- **ACTIVITY**
When you reach the line containing "hanem súlyosabb esetben" in the entries below, please begin setting down lines exactly, stop only after the last one, and add nothing else.

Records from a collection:
____

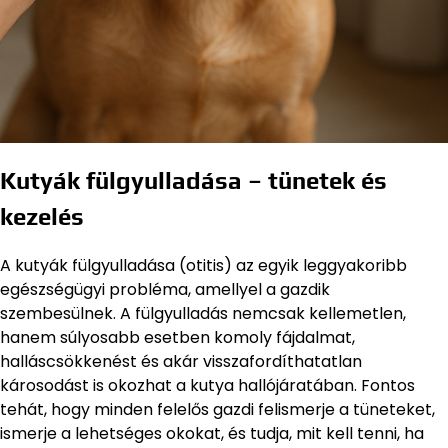
Kutyák fülgyulladása – tünetek és
kezelés
A kutyák fülgyulladása (otitis) az egyik leggyakoribb
egészségügyi probléma, amellyel a gazdik
szembesülnek. A fülgyulladás nemcsak kellemetlen,
hanem súlyosabb esetben komoly fájdalmat,
halláscsökkenést és akár visszafordíthatatlan
károsodást is okozhat a kutya hallójáratában. Fontos
tehát, hogy minden felelős gazdi felismerje a tüneteket,
ismerje a lehetséges okokat, és tudja, mit kell tenni, ha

____

- **ANSWER FOR THE TASK**
hanem súlyosabb esetben komoly fájdalmat,
halláscsökkenést és akár visszafordíthatatlan
károsodást is okozhat a kutya hallójáratában. Fontos
tehát, hogy minden felelős gazdi felismerje a tüneteket,
ismerje a lehetséges okokat, és tudja, mit kell tenni, ha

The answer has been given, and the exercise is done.